The problem psychologists have with The Principle of PCT is obvious; PCT
suggests that psychologists have missed the point of behavior completely;
it suggests that their whole science is based on the wrong idea; the
idea that perception controls, informs or causes behavior. That is,
psychological science is based on a cause-effect model of behavior.
Psychologists don't think of cause-effect as a model that might be
wrong, however; they think of it as an axiom that must be assumed if
there is to be a science of psychology at all. PCT shows that cause-effect
is a model, not an axiom; and it shows that this model is wrong.
Psychologists who get this implication of the Principle of PCT will
find it quit an unpleasant discovery: so The Principle is despised and
rejected.

Even psychologists who don't get the idea that _control of perception_ is
fundamentally different than _caused by perception_ notice problems
with PCT right off the bat; PCT doesn't try to explain conventional data;
PCT research differs substantially from most conventional research, mainly
because it has a different aim (to measure the variables involved in control
rather than to determine the effect of independent on dependent variables,
whether they are involved in control or not).

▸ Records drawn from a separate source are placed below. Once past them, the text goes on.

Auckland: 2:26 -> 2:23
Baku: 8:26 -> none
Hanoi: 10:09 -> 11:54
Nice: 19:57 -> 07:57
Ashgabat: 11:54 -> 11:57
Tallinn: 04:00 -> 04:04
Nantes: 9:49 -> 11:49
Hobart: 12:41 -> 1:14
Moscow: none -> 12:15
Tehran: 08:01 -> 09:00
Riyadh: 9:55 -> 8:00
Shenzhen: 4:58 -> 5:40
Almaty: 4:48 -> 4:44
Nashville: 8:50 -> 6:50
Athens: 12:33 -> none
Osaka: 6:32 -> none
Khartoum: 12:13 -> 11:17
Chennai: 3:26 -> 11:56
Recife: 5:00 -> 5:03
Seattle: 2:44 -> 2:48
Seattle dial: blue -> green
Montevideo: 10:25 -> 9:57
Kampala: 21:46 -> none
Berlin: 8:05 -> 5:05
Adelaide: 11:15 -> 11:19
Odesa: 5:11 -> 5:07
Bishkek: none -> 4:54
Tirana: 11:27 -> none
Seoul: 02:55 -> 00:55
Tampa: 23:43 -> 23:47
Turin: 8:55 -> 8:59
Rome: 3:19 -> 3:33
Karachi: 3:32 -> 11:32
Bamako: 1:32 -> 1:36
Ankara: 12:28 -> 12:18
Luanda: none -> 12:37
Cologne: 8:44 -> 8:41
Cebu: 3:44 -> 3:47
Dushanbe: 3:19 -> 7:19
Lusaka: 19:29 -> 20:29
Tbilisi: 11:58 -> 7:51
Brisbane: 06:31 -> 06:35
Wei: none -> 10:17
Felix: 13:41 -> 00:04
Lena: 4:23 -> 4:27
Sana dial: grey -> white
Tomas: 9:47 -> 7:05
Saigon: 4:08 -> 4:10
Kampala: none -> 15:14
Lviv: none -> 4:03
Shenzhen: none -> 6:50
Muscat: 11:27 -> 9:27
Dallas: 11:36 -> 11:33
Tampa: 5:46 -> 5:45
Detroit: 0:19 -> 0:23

So psychologists (and all other behavioral and cognitive scientists for
that matter) are not going to cozy up to PCT until they are ready to
turn their backs on everything that they have learned to respect as
_great behavioral science_ over the last century and start all over again,
looking at behavior through a new pair of glasses which reveal that
behavior is in fact (not in theory) a process of controlling perceptual
input variables.

Given the huge investment that academia has in conventional behavioral
and cognitive science -- textbooks, professors, lab equipment, students,
etc. -- I think it's highly unlikely that much acceptance of PCT
principles will come from within that institution. PCT has to develop
outside of academia; if enough good work is done outside of the academia,
we might eventually get noticed by those on the inside. But I'm afraid that
even then it will still be years -- decades -- before behavioral and
cognitive scientists work under the assumption that behavior is the control
of perception.

That's why I love CSGNet so much; people like you are the only colleagues
I have and its really nice to be able to get together electronically to
discuss this stuff. It would be even nicer if you were just down the hall
at the Living Control Systems Institute -- but this will do for now.

Best

Rick

[Hans Blom, 960416]

(Bruce Gregory 960415.1405)

PCT is the answer!

What was the question?

Question: How is it possible that organisms in general, and human
beings in particular, behave as if they were autonomous entities
acting to achieve their own goals? (See Rick Marken's elegant
arguments in _Mind Readings_.)

Let me rephrase the question as I understand it, discarding the "as
if", because anything can be made into an "as if" analogy:

1) We observe entities ("organisms in general, and human beings in
particular"); 2) We observe that these organisms are autonomous (that
is, achieve their own goals); 3) We want to know why these organisms
are autonomous.

I cannot quarrel with 1, but I do with 2. It has been established to
my satisfaction (and yours, I assume) that in the PCT hierarchy ("PCT
is the answer!") a) goals at the highest level are fixed and b) goals
at lower levels are co-determined by the environment. Any simulation
of a hierarchical control system will demonstrate this. Thus there
are no goals that an organism can call "its own" in any meaningful
way. This makes "observation" 2 an (incorrect) interpretation rather
than an observation. Organisms, viewed as hierarchical control
systems, of course do achieve goals (this trivially follows when we
view organisms as control systems), but hardly "their own" goals. So
how "autonomous" is an organism? This makes 3 a meaningless question,
notwithstanding whoever's elegant arguments ;-).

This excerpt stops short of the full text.